Domestic violence affects 1 in 4 women in America. Last year, the Nashville Police Department received 22,302 reports of domestic violence – about one report every 23 minutes. YWCA Nashville & Middle Tennessee supports hundreds of these survivors as the largest provider of domestic violence services in Tennessee and home to the Weaver Domestic Violence Center, a 65-bed emergency shelter in Nashville.

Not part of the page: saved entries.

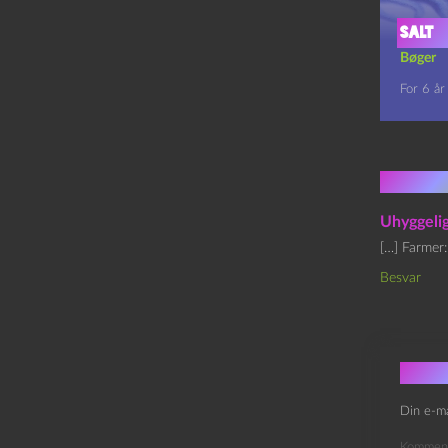
Salt
Bøger
For 6 år
1 kom
Uhyggelig
[…] Farmer
Besvar
Skri
Din e-ma
Kommen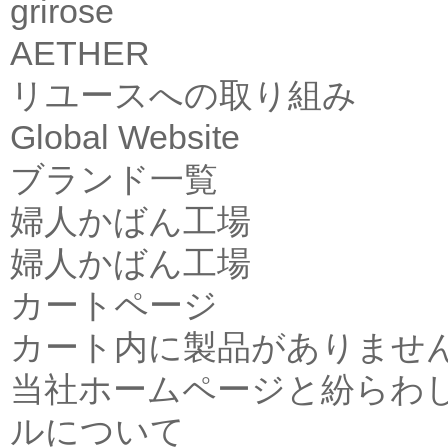
grirose
AETHER
リユースへの取り組み
Global Website
ブランド一覧
婦人かばん工場
婦人かばん工場
カートページ
カート内に製品がありませ
当社ホームページと紛らわ
ルについて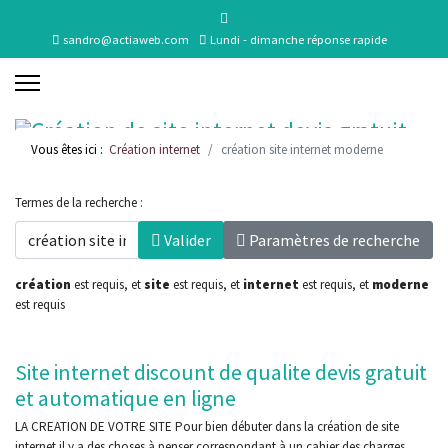
sandro@actiaweb.com
Lundi - dimanche réponse rapide
Vous êtes ici :
Création internet
création site internet moderne
Termes de la recherche :
Valider
Paramètres de recherche
création
est requis
, et
site
est requis
, et
internet
est requis
, et
moderne
est requis
Site internet discount de qualite devis gratuit
et automatique en ligne
LA CREATION DE VOTRE SITE Pour bien débuter dans la création de site
internet il y a des choses à penser correspondant à un cahier des charges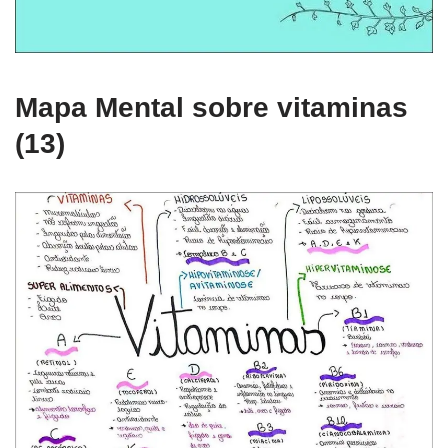
Mapa Mental sobre vitaminas
(13)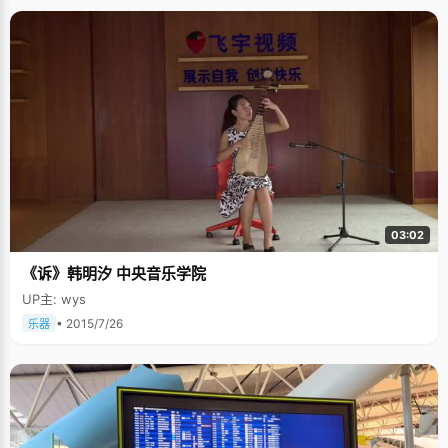
副其实了，"诗"、"雄"，动静兼备。 据朱诗雄自己阐述，他小时候确实很内
向，平时放学后就乖乖回家，很少出去玩，"老老实实"的在家里呆着，做作
业、看书、打牌、跟爸爸下象棋。回忆童年，朱诗雄感觉特别轻松愉快，虽
然爸爸妈妈都是老师，但他们对孩子的教育没有显得特别的迫切，除了在必
要的时候给他加几道算术题以外，从来不强迫朱诗雄学什么："看我自己兴趣
而定了。妈妈曾经试着教我钢琴，因为弹得实在太难听了，就放弃了，"朱诗
雄调侃自己说："琴棋书画，我就只会下棋，幸好还学会了一样。" 一般人都
认为，往往聪明的孩子总是不那么乖巧的，常常会有不规矩的行为，我认为
朱诗雄应该属于上述一类，因为他虽然有着乖巧的外表，但从小就时常会有
着些不乖巧的行为，至少不能算是循规蹈矩。小时候偷农民地瓜，偷摘学校
芒果一类暂且不提，初中当班长的时候也不老实："我上课喜欢讲话，会拉着
前后左右的同学一起说，因为我学习好吧，老师很少批评我，总是批评周围
同学，或者给我调座位，大概调了四五次座位，结果还是一样。"说起来，朱
诗雄还有些愧疚，"冤枉了不少同学呀。" 紧张的高中阶段，朱诗雄有时候会
逃自习课去打乒乓球或者去网吧玩游戏，不过之前他都会跟老师打电话声明
03:02
一下"我今天不想去上课了。"高中压力大，适当的放松也能得到老师们的谅
解。朱诗雄最擅长的游戏是CS和泡泡堂，周末的时候，他就跟同学们组队与
《诉》韩明汐 中央音乐学院
隔壁班5V5，泡泡堂的水平达到了没有班级敢来挑战的成程度。 说到游戏，
朱诗雄学习计算机或多或少与之有些关系，他对计算机的兴趣也是从玩游戏
UP主: wys
培养起来的："初中的时候，玩的游戏多了就想着自己也做游戏吧，于是就开
始自学编程，自己跑去书店买了很多书回来看，有什么问题就去找计算机老
• 2015/7/26
乐器
师请教"。爸爸妈妈认为，只要不影响学习，多学些东西总是好的，所以也不
过问朱诗雄的这份狂热。"当时还真做出了几个小游戏，比如有个大球蹦来蹦
去的那种"。因为这份爱好，朱诗雄被老师看中去参加计算机竞赛，并获得了
晋江市的第一名。此外，朱诗雄还有很多值得一提的荣誉，全国物理竞赛二
等奖，作文竞赛晋江第一名，希望杯全国数学竞赛二等奖。 朱诗雄的名校梦
想持续了两年，第一年，由于过度紧张，发挥失误，在强项科目数学上失利
30分，遗憾落榜，当时填志愿的时候，朱诗雄只填了复旦大学一个志愿，并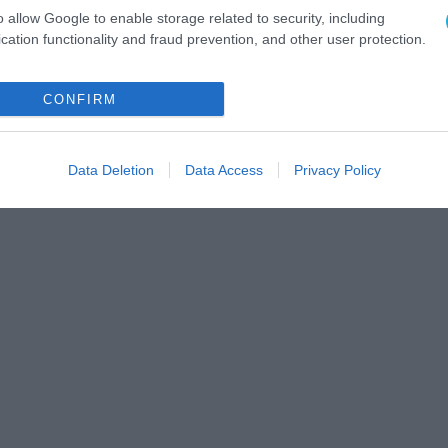
o allow Google to enable storage related to security, including
cation functionality and fraud prevention, and other user protection.
CONFIRM
Data Deletion
Data Access
Privacy Policy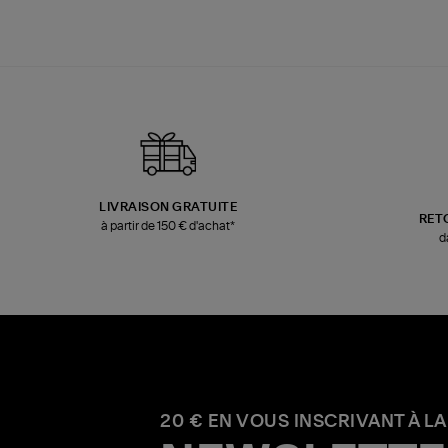
LIVRAISON GRATUITE
RET
à partir de 150 € d'achat*
d
20 € EN VOUS INSCRIVANT À LA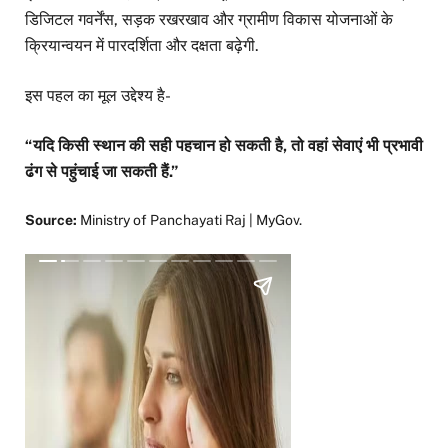
डिजिटल गवर्नेंस, सड़क रखरखाव और ग्रामीण विकास योजनाओं के
क्रियान्वयन में पारदर्शिता और दक्षता बढ़ेगी.
इस पहल का मूल उद्देश्य है-
“यदि किसी स्थान की सही पहचान हो सकती है, तो वहां सेवाएं भी प्रभावी
ढंग से पहुंचाई जा सकती हैं.”
Source:
Ministry of Panchayati Raj | MyGov.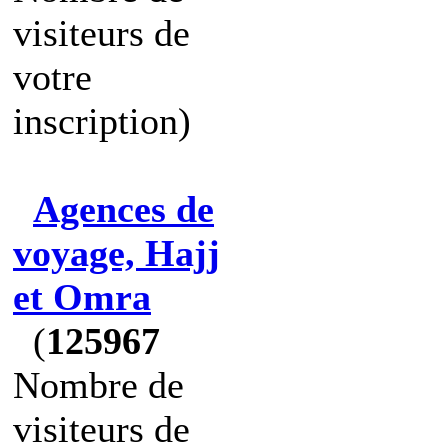
visiteurs de
votre
inscription)
Agences de
voyage, Hajj
et Omra
(
125967
Nombre de
visiteurs de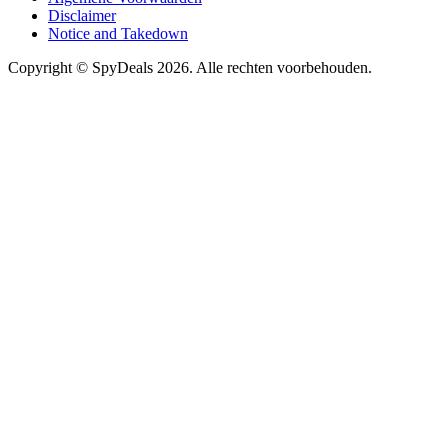
Disclaimer
Notice and Takedown
Copyright ©
SpyDeals
2026. Alle rechten voorbehouden.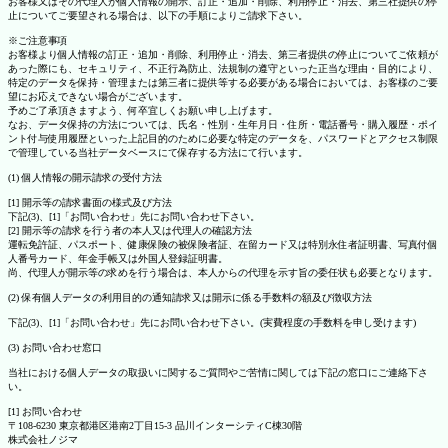
お客様又はその代理人が個人情報の開示、訂正・追加・削除、利用停止・消去、第三社提供の停
止についてご要望される場合は、以下の手順によりご請求下さい。
※ご注意事項
お客様より個人情報の訂正・追加・削除、利用停止・消去、第三者提供の停止についてご依頼が
あった際にも、セキュリティ、不正行為防止、法規制の遵守といった正当な理由・目的により、
特定のデータを保持・管理または第三者に提供等する必要がある場合においては、お客様のご要
望にお応えできない場合がございます。
予めご了承頂きますよう、何卒宜しくお願い申し上げます。
なお、データ保持の方法については、氏名・性別・生年月日・住所・電話番号・購入履歴・ポイ
ント付与使用履歴といった上記目的のために必要な特定のデータを、パスワードとアクセス制限
で管理している当社データベースにて保存する方法にて行います。
(1) 個人情報の開示請求の受付方法
[1] 開示等の請求書面の様式及び方法
下記(3)、[1]「お問い合わせ」先にお問い合わせ下さい。
[2] 開示等の請求を行う者の本人又は代理人の確認方法
運転免許証、パスポート、健康保険の被保険者証、在留カード又は特別永住者証明書、写真付個
人番号カード、年金手帳又は外国人登録証明書。
尚、代理人が開示等の求めを行う場合は、本人からの代理を示す旨の委任状も必要となります。
(2) 保有個人データの利用目的の通知請求又は開示に係る手数料の額及び徴収方法
下記(3)、[1]「お問い合わせ」先にお問い合わせ下さい。(実費程度の手数料を申し受けます)
(3) お問い合わせ窓口
当社における個人データの取扱いに関するご質問やご苦情に関しては下記の窓口にご連絡下さ
い。
[1] お問い合わせ
〒108-6230 東京都港区港南2丁目15-3 品川インターシティC棟30階
株式会社ノジマ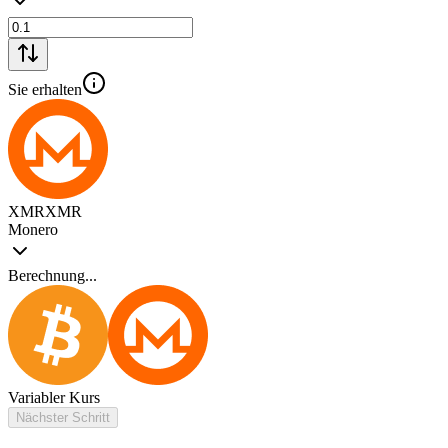
Sie erhalten
XMR
XMR
Monero
Berechnung...
Variabler Kurs
Nächster Schritt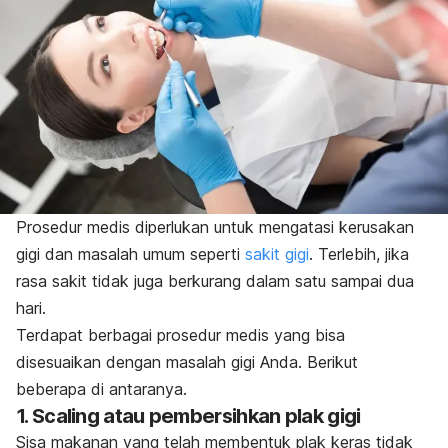
Prosedur medis diperlukan untuk mengatasi kerusakan
gigi dan masalah umum seperti
sakit gigi
. Terlebih, jika
rasa sakit tidak juga berkurang dalam satu sampai dua
hari.
Terdapat berbagai prosedur medis yang bisa
disesuaikan dengan masalah gigi Anda. Berikut
beberapa di antaranya.
1.
Scaling
atau pembersihkan plak gigi
Sisa makanan yang telah membentuk plak keras tidak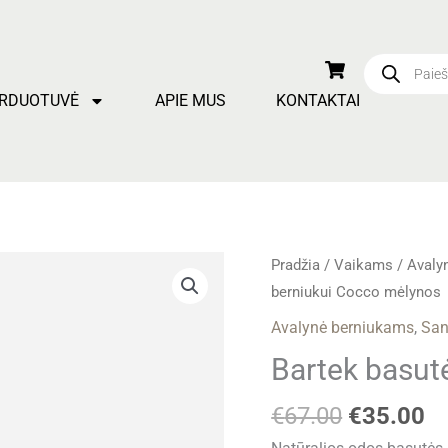
Products
search
RDUOTUVĖ
APIE MUS
KONTAKTAI
Original
Cu
produkto
Pradžia
/
Vaikams
/
Avaly
price
pr
kiekis:
berniukui Cocco mėlynos
was:
is
Bartek
Avalynė berniukams
,
San
€67.00.
€
basutės
Bartek basut
berniukui
Cocco
€
67.00
€
35.00
mėlynos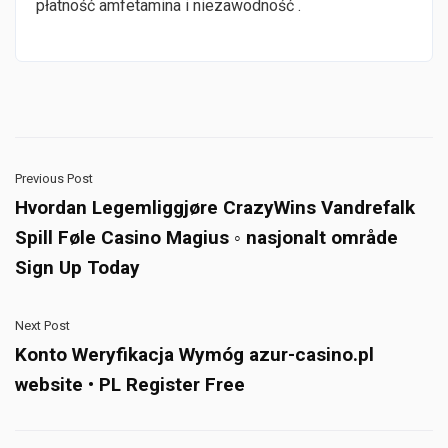
płatność amfetamina i niezawodność .
Previous Post
Hvordan Legemliggjøre CrazyWins Vandrefalk
Spill Føle Casino Magius ◦ nasjonalt område
Sign Up Today
Next Post
Konto Weryfikacja Wymóg azur-casino.pl
website • PL Register Free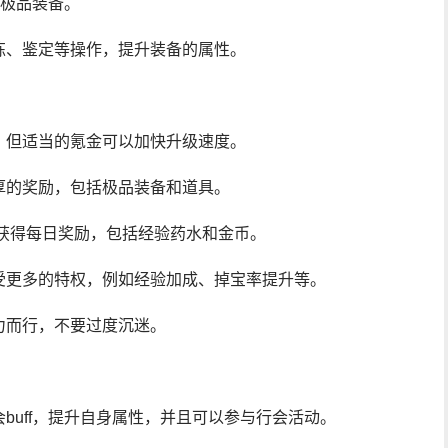
得极品装备。
炼、鉴定等操作，提升装备的属性。
，但适当的氪金可以加快升级速度。
厚的奖励，包括极品装备和道具。
以获得每日奖励，包括经验药水和金币。
受更多的特权，例如经验加成、掉宝率提升等。
力而行，不要过度沉迷。
buff，提升自身属性，并且可以参与行会活动。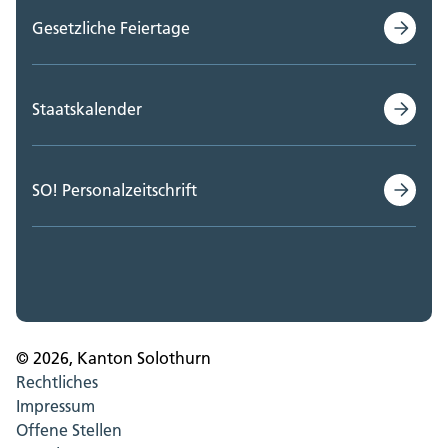
Gesetzliche Feiertage
Staatskalender
SO! Personalzeitschrift
© 2026, Kanton Solothurn
Rechtliches
Impressum
Offene Stellen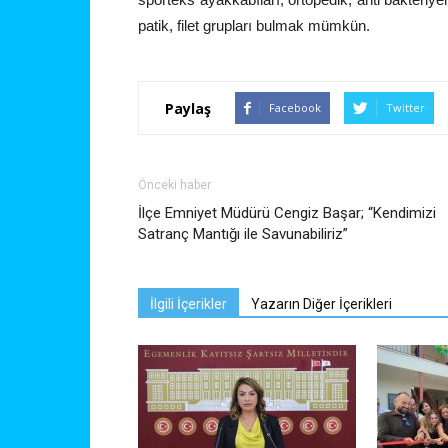
patik, filet grupları bulmak mümkün.
Paylaş
Facebook
Twitter
Önceki haber
İlçe Emniyet Müdürü Cengiz Başar; “Kendimizi
Satranç Mantığı ile Savunabiliriz”
İlgili İçerikler
Yazarın Diğer İçerikleri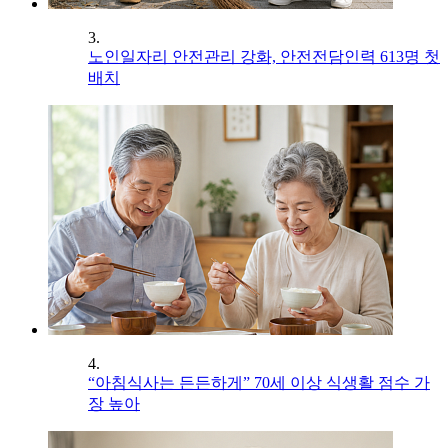
3.
노인일자리 안전관리 강화, 안전전담인력 613명 첫
배치
4.
“아침식사는 든든하게” 70세 이상 식생활 점수 가
장 높아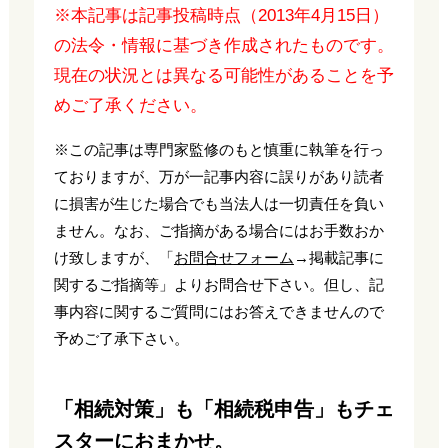
※本記事は記事投稿時点（2013年4月15日）
の法令・情報に基づき作成されたものです。
現在の状況とは異なる可能性があることを予
めご了承ください。
※この記事は専門家監修のもと慎重に執筆を行っ
ておりますが、万が一記事内容に誤りがあり読者
に損害が生じた場合でも当法人は一切責任を負い
ません。なお、ご指摘がある場合にはお手数おか
け致しますが、「
お問合せフォーム
→掲載記事に
関するご指摘等」よりお問合せ下さい。但し、記
事内容に関するご質問にはお答えできませんので
予めご了承下さい。
「相続対策」も「相続税申告」もチェ
スターにおまかせ。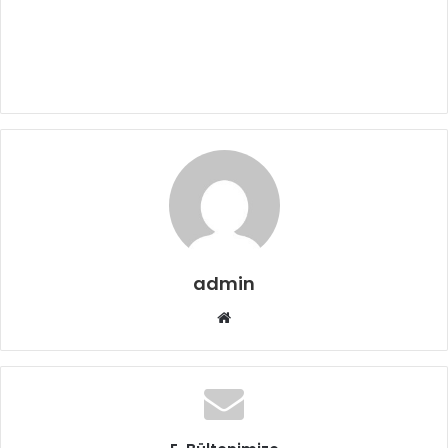
admin
Web
sitesi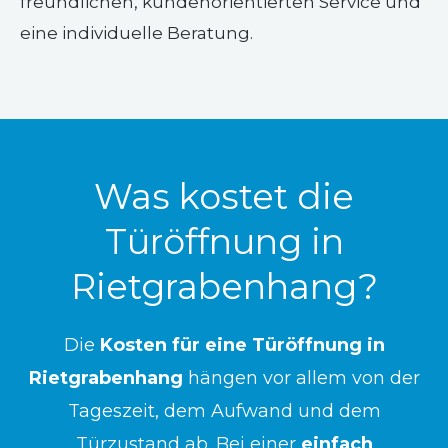
freundlichen, kundenorientierten Service und
eine individuelle Beratung.
Was kostet die
Türöffnung in
Rietgrabenhang?
Die
Kosten für eine Türöffnung in
Rietgrabenhang
hängen vor allem von der
Tageszeit, dem Aufwand und dem
Türzustand ab. Bei einer
einfach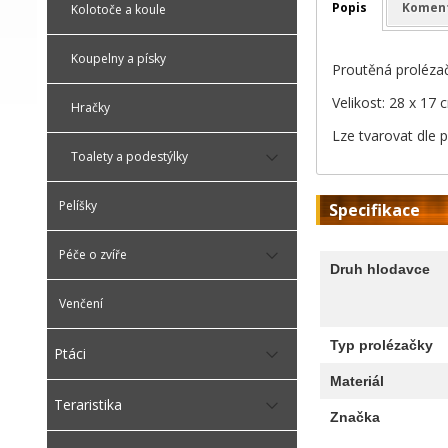
Popis
Komen
Kolotoče a koule
Koupelny a písky
Proutěná proléza
Velikost: 28 x 17 
Hračky
Lze tvarovat dle 
Toalety a podestýlky
Pelíšky
Specifikace
Péče o zvíře
Druh hlodavce
Venčení
Typ prolézačky
Ptáci
Materiál
Teraristika
Značka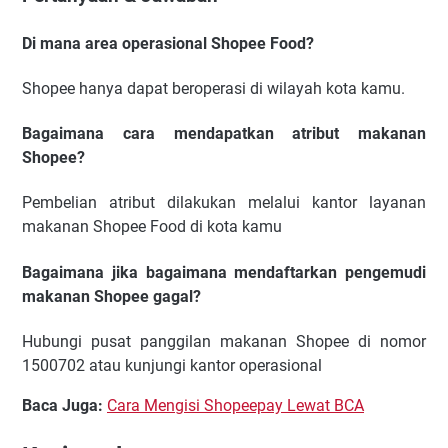
Di mana area operasional Shopee Food?
Shopee hanya dapat beroperasi di wilayah kota kamu.
Bagaimana cara mendapatkan atribut makanan
Shopee?
Pembelian atribut dilakukan melalui kantor layanan
makanan Shopee Food di kota kamu
Bagaimana jika bagaimana mendaftarkan pengemudi
makanan Shopee gagal?
Hubungi pusat panggilan makanan Shopee di nomor
1500702 atau kunjungi kantor operasional
Baca Juga:
Cara Mengisi Shopeepay Lewat BCA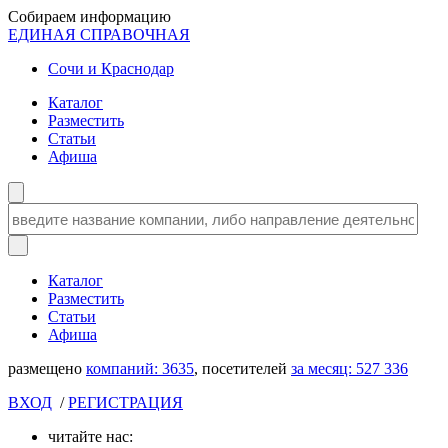
Собираем информацию
ЕДИНАЯ СПРАВОЧНАЯ
Сочи и Краснодар
Каталог
Разместить
Статьи
Афиша
Каталог
Разместить
Статьи
Афиша
размещено
компаний:
3635
, посетителей
за месяц:
527 336
ВХОД
/
РЕГИСТРАЦИЯ
читайте нас: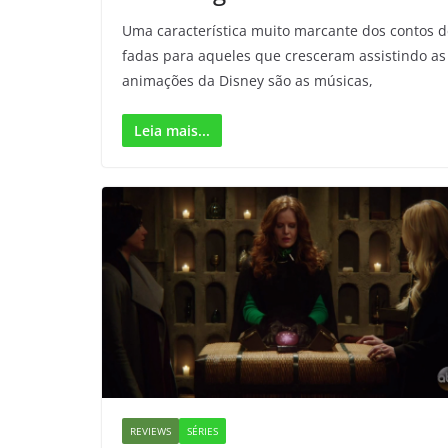
Uma característica muito marcante dos contos d
fadas para aqueles que cresceram assistindo as
animações da Disney são as músicas,
Leia mais...
REVIEWS
SÉRIES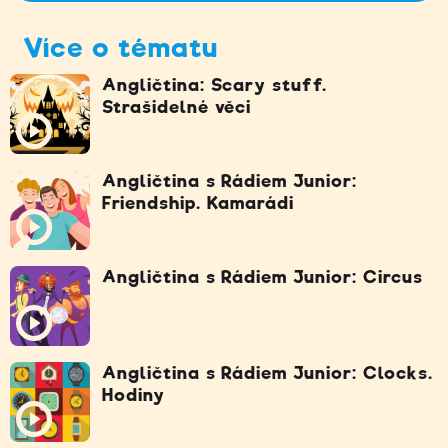
Více o tématu
Angličtina: Scary stuff.
Strašidelné věci
Angličtina s Rádiem Junior:
Friendship. Kamarádi
Angličtina s Rádiem Junior: Circus
Angličtina s Rádiem Junior: Clocks.
Hodiny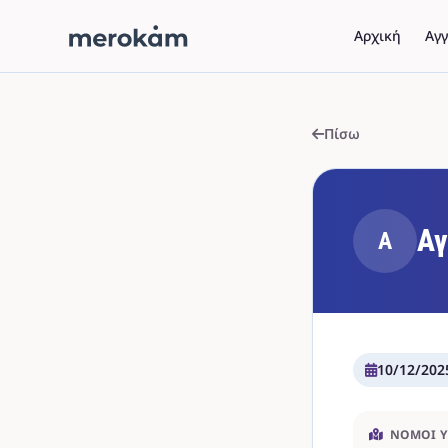
Αρχική
Αγγ
Πίσω
Αγ
Α
10/12/202
ΝΟΜΟΊ 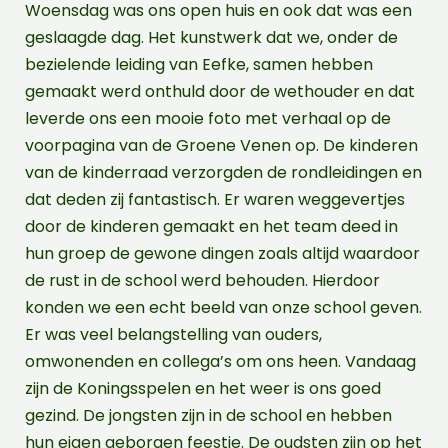
Woensdag was ons open huis en ook dat was een
geslaagde dag. Het kunstwerk dat we, onder de
bezielende leiding van Eefke, samen hebben
gemaakt werd onthuld door de wethouder en dat
leverde ons een mooie foto met verhaal op de
voorpagina van de Groene Venen op. De kinderen
van de kinderraad verzorgden de rondleidingen en
dat deden zij fantastisch. Er waren weggevertjes
door de kinderen gemaakt en het team deed in
hun groep de gewone dingen zoals altijd waardoor
de rust in de school werd behouden. Hierdoor
konden we een echt beeld van onze school geven.
Er was veel belangstelling van ouders,
omwonenden en collega’s om ons heen. Vandaag
zijn de Koningsspelen en het weer is ons goed
gezind. De jongsten zijn in de school en hebben
hun eigen geborgen feestje. De oudsten zijn op het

With funding from The Frist Foundation, the Weaver Center has been able to provide, for more than 20 years, emergency and wraparound services, including food, shelter, medical attention, clothing and therapy to women and children (and even shelter for their pets) who seek refuge from unsafe domestic situations. In 2022, the Weaver Center served 238 adults and 169 children, housing them for more than 13,000 nights. That same year, the Weaver Center’s crisis hotline answered over 5,200 calls.
“You can come literally into the Weaver Center with nothing, not more than the clothes on your back,” says Sharon K. Roberson, the YWCA’s president and CEO. “Because we’ll give you clothing, food and shelter. We’ll help you get your children back in school so they can continue their education. We have children’s activities, we have workshops, counseling for adults and children. We want to help in any way for our survivors to move forward. It’s our mission at the Weaver Center.”
What the Weaver Center does is also about equity – ensuring that all families have access to resources such as mentorship, education and career preparation, which empower them to live independently.
But for Sharon and her team, there’s always more families to serve, more services to provide, and more to do. “We have to turn away too many people. My vision would be for us to continue to provide state-of-the-art domestic violence services from a trauma-informed lens and provide equity in this community for individuals who are in need of our support.”